The applicant further alleged that prior to the hearing held on 14 December 1994 the Regional Court had not allowed him to consult the case-file, that his son had not been duly summoned and that the Regional Court’s judgment had been served belatedly. He complained that he had suffered a damage of SKK 59,368 which the Regional Court had not taken into consideration.

The Supreme Court dismissed the appeal on points of law on 20 February 1997. It found that the Regional Court had proceeded in accordance with Section 142 (1) of the Civil Code and that the reasons for its judgment were relevant and sufficient. The Supreme Court noted that the co-owners’ shares had been duly registered by the State Notary in 1983 and found nothing to show that the expert opinion of 30 August 1983 did not conform to the law or was otherwise defective. The failure to order a second expert opinion was not contrary to the applicant’s right to act before the court.

The Supreme Court further established that the damages granted to the applicant’s family had been determined by an expert and that the applicant’s complaint about further damage of SKK 59,368 had not been the subject-matter of the proceedings in question. Finally, the Supreme Court found that the applicant had consulted the file several times and considered it irrelevant that he could not accede to it prior to the hearing held on 14 December 1994.

The applicant lodged a constitutional petition ( podnet ) in which he alleged a violation of his constitutional right to judicial protection. It was rejected on 8 October 1997. The Constitutional Court found that the applicant’s right to have his case examined by a court was respected.

B. Relevant domestic law and practice

Civil Code

Section 142 (1) gives a court the right to dissolve, at the request of one of the co-owners, a joint ownership and to determine the rights of the persons concerned if the latter fail to reach an agreement on this issue. In doing so, the court shall consider the co-owners’ shares in the property and bear in mind that its use should be effective.             

Code of Civil Procedure

Pursuant to Section 16 (1), the decision on a request for exclusion of a judge shall be taken by a chamber of the higher court.

In accordance with Section 44 (1), parties to the proceeding and their representative have the right to consult the case-file with the exception of the records of votes.

Section 127 (1) provides that a court shall appoint an expert after having heard the parties if its decision in a case depends on the assessment of facts requiring special knowledge. Pursuant to Section 127 (2), an expert opinion may be submitted for examination to another expert, a scientific institute or another institution.

In accordance with the relevant case-law (Collection of the judicial decisions and opinions No. 1/1981), experts may also prepare opinions after an agreement with natural or legal persons. The interested persons may then submit such opinions to the courts which should consider them as a documentary evidence.

Under Section 158 (3), a copy of the judgment with reasons should be dispatched within thirty days after its delivery. The court’s president may grant a derogation from this rule provided that it is justified by serious reasons.

COMPLAINTS

The applicant complains under Article 6 § 1 of the Convention that the courts dealing with his case failed to establish the facts correctly and decided arbitrarily. In particular, he alleges that there was no relevant reason for granting the claimants a plot permitting them to accede to their cottage with a car, that the expert opinion of 30 August 1993 was erroneous and contrary to the law and that his request for a second expert opinion was not granted.

The applicant further considers his rights under Article 6 § 1 of the Convention violated in that ( i ) the Regional Court did not allow him to consult the case-file prior to the hearing held on 14 December 1994, (ii) his son was not duly summoned to that hearing, (iii) the Regional Court’s judgment of 14 December 1994 was served on him belatedly, (iv) the Supreme Court’s decision on his request for exclusion of a judge was not taken by a chamber as required by Section 16 (1) of the Code of Civil Procedure.

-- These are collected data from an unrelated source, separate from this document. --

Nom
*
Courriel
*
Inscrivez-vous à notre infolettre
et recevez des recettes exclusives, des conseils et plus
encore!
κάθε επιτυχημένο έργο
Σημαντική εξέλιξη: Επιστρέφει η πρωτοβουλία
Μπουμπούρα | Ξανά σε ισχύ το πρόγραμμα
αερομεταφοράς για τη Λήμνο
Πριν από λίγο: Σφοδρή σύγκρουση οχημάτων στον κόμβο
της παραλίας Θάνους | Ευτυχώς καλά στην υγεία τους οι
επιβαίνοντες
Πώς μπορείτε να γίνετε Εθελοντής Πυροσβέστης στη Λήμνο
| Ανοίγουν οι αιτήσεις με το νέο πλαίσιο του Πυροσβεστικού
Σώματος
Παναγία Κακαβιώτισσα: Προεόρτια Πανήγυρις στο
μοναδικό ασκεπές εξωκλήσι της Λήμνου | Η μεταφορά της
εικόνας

Under Article 1 of Protocol No. 1 the applicant complains that he suffered a damage amounting to SKK 59,368 due to the re-distribution of the plots and to the claimants’ acts interfering with his property.

THE LAW

1. The applicant complains that his right to a fair hearing was not respected. He alleges a violation of Article 6 § 1 of the Convention which provides, so far as relevant, as follows:

“In the determination of his civil rights and obligations ... everyone is entitled to a fair ... hearing ... by an ... impartial tribunal...”

To the extent that the applicant complains that the courts failed to establish the facts correctly and decided arbitrarily, the Court recalls that, according to Article 19 of the Convention, its duty is to ensure the observance of the engagements undertaken by the Contracting Parties in the Convention. In particular, it is not its function to deal with errors of fact or law allegedly committed by a national court unless and in so far as they may have infringed rights and freedoms protected by the Convention (see the Garcia Ruiz v. Spain judgment of 21 January 1999, § 28, to be published in Reports of Judgments and Decisions 1999 ).

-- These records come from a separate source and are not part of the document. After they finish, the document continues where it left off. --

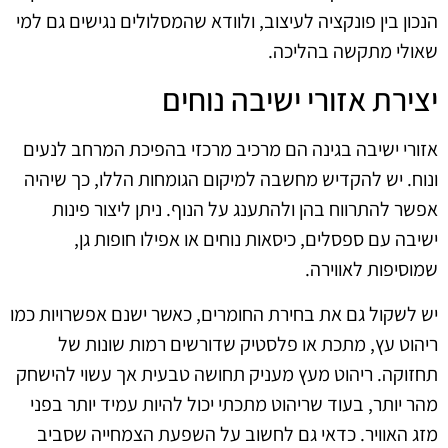
הנכון בין פונקציה לעיצוב, ולוודא שהמסלולים נגישים גם למי
שאולי מתקשה בהליכה.
יצירת אזורי ישיבה נוחים
אזורי ישיבה בגינה הם מרכיב מרכזי בהפיכת המרחב לנעים
ונוח. יש להקדיש מחשבה למיקום הגומחות הללו, כך שיהיה
אפשר להתרווח בהן ולהתענג על הנוף. ניתן ליצור פינות
ישיבה עם ספסלים, כיסאות נוחים או אפילו חופות גן,
שמוסיפות לאווירה.
יש לשקול גם את בחירת החומרים, כאשר ישנם אפשרויות כמו
ריהוט עץ, מתכת או פלסטיק שדורשים רמות שונות של
תחזוקה. ריהוט מעץ מעניק תחושה טבעית אך עשוי להישחק
מהר יותר, בעוד שריהוט מתכתי יכול להיות עמיד יותר בפני
מזג האוויר. כדאי גם לחשוב על השפעת הצמחייה שסביב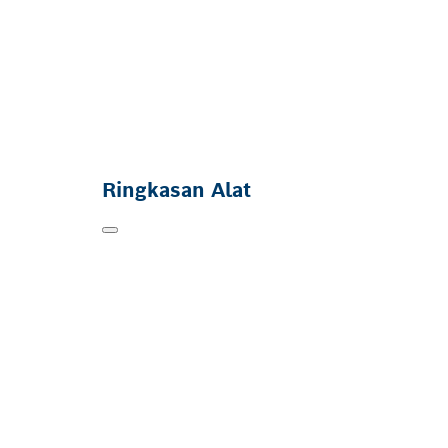
Ringkasan Alat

In the present case the Regional Court dissolved the co-ownership of the land and determined the ownership of the individual plots with a view to permitting the claimants to directly accede to their plot by a car. It based its decision on an expert opinion and considered such a solution conform to Section 142 (1) of the Civil Code as there existed conflicts between the claimants and the applicant’s family. Subsequently the Supreme Court found that the Regional Court had correctly established the facts and that its decision was in accordance with the law.

The Court considers that the reasons on which the national courts based their decisions are sufficient to exclude the assumption that the way in which they established and evaluated the evidence in the applicant’s case was unfair or arbitrary.

As to the applicant’s complaint about the expert opinion of 30 August 1993 and about the refusal to order a second expert opinion, the Court recalls that Article 6 § 1 of the Convention does not lay down any rules on the admissibility of evidence or the way it should be assessed, which are therefore primarily matters for regulation by national law and the national courts (see the Garcia Ruiz v. Spain judgment cited above, § 28). Furthermore, the Court notes that Slovak law, as interpreted and applied by the domestic courts, permitted the applicant to submit other expert opinions in support of his allegations which the courts would have to consider as documentary evidence. However, he did not avail himself of this opportunity.

The applicant also complains that he was not allowed to consult the case-file prior to the hearing before the Regional Court held on 14 December 1994. The Court notes that on 12 October 1994 the Regional Court adjourned the case at the applicant’s request so that he could study the file. The applicant did so on 13 and 14 October 1994. Subsequently the Supreme Court dismissed the applicant’s request for exclusion of the Regional Court’s judge and on 14 December 1994 the Regional Court decided on the case without having granted the applicant’s new request for access to the file of 8 December 1994.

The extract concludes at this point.